Les relations avec les États-Unis illustrent parfaitement cette dynamique. Deux compacts signés dans le cadre du Millennium Challenge Corporation (MCC), des visites répétées de présidents américains – à l’exception de Donald Trump – et une coopération sécuritaire, éducative et sanitaire soutenue : tout cela témoigne d’une relation bilatérale dense et stratégique, qu’il convient de préserver avec intelligence. Y ajouter une crispation inutile, sans phase préalable de vérification ou de médiation diplomatique, serait contre-productif.
De plus, l’impact potentiel d’une dégradation des relations avec Washington ne doit pas être sous-estimé. La diaspora sénégalaise aux États-Unis est nombreuse, dynamique et essentielle à l’économie nationale. Toute tension diplomatique pourrait avoir des répercussions sur les conditions de régularisation, les transferts de fonds ou encore les programmes d’échanges universitaires.
Or, dans un monde où l’interdépendance est la règle, le pragmatisme doit primer sur la posture.
Enfin, une question mérite d’être posée froidement : sur quoi le Sénégal peut-il raisonnablement exercer une pression dissuasive envers les États-Unis ? Quels leviers économiques ou stratégiques avons-nous, aujourd’hui, qui pourraient faire plier la première puissance mondiale ?
La vérité, c’est que dans cette relation, l’asymétrie est structurelle. D’où l’intérêt de jouer sur notre véritable force : notre réputation de pays stable, crédible et capable de dialoguer avec tous. En ce sens, le mutisme initial de l’ambassade américaine pourrait n’être qu’un choix stratégique de ne pas alimenter une polémique.

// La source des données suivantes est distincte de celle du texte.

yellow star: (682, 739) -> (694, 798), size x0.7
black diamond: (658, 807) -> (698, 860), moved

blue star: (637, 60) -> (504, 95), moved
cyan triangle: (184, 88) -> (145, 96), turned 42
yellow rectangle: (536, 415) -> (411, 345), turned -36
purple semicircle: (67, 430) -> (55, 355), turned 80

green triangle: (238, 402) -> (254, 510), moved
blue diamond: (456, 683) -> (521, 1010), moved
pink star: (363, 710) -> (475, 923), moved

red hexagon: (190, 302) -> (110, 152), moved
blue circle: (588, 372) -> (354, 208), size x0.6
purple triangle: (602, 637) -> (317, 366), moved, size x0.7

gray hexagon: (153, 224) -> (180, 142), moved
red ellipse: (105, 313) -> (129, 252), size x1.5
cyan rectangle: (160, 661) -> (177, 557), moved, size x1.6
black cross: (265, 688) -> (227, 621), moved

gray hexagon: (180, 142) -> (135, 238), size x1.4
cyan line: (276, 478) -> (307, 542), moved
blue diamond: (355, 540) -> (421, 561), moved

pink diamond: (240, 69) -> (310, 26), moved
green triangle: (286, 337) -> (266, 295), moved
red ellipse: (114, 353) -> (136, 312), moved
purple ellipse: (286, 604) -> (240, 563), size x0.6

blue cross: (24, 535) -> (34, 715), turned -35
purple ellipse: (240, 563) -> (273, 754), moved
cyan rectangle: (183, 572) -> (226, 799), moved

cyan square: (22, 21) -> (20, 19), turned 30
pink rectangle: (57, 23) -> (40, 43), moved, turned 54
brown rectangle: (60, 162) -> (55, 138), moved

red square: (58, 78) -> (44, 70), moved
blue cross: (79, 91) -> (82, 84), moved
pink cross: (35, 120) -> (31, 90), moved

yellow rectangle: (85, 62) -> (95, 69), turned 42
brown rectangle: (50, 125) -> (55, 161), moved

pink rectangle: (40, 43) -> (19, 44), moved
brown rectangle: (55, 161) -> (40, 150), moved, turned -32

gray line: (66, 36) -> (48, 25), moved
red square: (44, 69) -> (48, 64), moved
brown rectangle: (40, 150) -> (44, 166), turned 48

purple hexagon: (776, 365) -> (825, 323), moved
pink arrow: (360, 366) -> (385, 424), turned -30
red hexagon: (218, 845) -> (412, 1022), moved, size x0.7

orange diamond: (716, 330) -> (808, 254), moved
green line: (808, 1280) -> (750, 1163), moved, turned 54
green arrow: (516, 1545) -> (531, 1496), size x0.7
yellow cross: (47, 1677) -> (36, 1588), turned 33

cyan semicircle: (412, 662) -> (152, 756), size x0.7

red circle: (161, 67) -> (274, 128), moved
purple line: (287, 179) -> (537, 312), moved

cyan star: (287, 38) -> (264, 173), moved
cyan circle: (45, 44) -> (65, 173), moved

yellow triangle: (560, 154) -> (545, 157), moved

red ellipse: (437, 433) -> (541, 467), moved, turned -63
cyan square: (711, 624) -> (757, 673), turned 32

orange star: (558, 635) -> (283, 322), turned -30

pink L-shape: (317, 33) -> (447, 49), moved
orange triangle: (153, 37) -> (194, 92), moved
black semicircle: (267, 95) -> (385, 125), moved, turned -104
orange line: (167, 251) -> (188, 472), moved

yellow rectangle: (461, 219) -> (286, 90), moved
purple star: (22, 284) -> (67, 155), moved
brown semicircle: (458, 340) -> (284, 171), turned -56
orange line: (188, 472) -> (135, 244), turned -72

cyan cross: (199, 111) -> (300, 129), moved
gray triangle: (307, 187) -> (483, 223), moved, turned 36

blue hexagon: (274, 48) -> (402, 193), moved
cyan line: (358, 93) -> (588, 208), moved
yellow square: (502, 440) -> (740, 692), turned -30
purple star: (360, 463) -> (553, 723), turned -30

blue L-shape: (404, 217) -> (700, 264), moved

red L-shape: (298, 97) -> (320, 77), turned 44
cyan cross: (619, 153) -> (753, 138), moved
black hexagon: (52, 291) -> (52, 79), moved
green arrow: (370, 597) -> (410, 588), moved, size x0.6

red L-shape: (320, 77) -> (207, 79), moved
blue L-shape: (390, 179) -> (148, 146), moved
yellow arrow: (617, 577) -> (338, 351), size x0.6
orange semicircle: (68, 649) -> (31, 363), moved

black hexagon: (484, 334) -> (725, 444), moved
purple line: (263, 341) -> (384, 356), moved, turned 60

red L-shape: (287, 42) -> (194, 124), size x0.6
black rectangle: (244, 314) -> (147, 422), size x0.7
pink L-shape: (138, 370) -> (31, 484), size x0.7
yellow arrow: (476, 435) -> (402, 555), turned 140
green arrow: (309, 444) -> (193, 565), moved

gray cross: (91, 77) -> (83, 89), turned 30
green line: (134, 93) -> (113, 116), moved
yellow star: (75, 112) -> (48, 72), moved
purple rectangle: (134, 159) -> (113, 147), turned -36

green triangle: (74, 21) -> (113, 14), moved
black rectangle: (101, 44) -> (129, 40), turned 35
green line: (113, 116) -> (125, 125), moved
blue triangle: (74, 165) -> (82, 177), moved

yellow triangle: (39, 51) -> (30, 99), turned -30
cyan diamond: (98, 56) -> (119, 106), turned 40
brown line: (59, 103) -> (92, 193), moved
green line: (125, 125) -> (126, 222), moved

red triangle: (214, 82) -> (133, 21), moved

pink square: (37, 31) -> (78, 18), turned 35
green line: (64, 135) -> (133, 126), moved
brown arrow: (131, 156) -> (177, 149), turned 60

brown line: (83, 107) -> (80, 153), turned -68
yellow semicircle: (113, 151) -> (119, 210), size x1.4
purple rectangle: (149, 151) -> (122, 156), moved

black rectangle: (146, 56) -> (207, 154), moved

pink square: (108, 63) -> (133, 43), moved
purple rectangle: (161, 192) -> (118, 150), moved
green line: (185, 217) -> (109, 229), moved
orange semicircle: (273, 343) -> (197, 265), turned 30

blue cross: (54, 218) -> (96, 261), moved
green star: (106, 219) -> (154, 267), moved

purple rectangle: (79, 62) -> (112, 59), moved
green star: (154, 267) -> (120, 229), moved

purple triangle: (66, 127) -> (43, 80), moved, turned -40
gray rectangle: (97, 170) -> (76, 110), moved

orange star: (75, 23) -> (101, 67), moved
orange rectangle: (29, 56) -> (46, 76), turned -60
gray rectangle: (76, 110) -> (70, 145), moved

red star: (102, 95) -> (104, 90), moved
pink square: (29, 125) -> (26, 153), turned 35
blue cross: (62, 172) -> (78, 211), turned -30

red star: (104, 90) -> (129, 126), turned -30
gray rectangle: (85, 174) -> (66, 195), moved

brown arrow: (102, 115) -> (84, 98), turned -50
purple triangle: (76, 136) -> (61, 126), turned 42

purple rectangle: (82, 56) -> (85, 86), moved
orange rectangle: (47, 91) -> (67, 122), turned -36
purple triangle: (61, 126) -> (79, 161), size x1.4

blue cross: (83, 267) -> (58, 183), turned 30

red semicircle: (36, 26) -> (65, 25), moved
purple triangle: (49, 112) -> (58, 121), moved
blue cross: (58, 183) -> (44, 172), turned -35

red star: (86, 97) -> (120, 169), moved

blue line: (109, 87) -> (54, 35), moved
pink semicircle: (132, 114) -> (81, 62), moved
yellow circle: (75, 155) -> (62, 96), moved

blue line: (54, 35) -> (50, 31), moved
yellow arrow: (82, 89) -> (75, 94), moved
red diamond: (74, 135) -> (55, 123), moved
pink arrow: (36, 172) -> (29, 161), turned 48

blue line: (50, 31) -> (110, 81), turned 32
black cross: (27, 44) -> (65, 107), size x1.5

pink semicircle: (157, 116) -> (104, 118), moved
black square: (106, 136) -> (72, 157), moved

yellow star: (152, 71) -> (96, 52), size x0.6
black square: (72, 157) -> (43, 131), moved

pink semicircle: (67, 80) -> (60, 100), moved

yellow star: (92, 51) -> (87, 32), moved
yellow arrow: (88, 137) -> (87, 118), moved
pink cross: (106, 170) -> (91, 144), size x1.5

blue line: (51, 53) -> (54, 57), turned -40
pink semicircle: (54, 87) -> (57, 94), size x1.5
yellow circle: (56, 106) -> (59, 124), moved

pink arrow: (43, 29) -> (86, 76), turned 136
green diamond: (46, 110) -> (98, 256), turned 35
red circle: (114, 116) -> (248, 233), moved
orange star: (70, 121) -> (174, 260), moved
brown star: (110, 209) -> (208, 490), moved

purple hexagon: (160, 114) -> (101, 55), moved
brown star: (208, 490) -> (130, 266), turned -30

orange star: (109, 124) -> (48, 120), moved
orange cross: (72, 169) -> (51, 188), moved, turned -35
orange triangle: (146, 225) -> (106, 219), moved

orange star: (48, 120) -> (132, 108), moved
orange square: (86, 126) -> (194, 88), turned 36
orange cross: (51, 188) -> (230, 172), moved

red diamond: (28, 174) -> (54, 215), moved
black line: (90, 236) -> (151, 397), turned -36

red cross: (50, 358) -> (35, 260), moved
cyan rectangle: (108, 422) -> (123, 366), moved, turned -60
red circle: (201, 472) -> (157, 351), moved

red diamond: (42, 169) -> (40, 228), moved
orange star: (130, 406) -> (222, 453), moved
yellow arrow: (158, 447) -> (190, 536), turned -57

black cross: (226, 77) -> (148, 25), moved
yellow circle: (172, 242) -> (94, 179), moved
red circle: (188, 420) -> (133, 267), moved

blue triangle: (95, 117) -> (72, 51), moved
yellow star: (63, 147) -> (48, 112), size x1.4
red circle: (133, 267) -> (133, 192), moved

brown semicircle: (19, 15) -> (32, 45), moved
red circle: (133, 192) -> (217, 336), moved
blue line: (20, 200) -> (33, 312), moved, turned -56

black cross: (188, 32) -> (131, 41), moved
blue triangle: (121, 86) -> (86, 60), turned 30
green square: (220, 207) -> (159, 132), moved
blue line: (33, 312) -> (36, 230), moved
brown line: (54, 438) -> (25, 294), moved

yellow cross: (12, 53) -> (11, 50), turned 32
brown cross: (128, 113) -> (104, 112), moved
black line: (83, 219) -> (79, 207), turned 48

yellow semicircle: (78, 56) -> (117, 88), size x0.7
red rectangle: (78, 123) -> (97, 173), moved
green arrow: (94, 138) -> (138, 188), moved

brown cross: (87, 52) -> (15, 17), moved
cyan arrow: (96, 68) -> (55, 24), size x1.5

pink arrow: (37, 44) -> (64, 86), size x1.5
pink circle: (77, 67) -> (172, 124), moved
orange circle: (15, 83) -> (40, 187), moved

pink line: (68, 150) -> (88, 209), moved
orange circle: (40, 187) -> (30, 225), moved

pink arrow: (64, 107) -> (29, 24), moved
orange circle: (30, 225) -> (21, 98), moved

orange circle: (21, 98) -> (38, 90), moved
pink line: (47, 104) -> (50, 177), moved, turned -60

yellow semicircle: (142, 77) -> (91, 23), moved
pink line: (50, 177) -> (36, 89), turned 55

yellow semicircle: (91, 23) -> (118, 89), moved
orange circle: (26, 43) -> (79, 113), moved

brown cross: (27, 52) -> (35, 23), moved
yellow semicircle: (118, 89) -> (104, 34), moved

Loin de prôner la soumission ou la passivité, il s’agit ici de rappeler que la souveraineté ne se décrète pas à coups de formules martiales. Elle se construit dans le temps, par une politique extérieure maîtrisée, constante, capable d’imposer le respect non par l’escalade verbale, mais par la constance diplomatique. Le Sénégal ne doit pas sacrifier l’héritage de Senghor, Diouf et Wade en matière de politique étrangère – un héritage de nuance, de prestige et d’équilibre – sur l’autel d’un souverainisme réactif et mal maîtrisé.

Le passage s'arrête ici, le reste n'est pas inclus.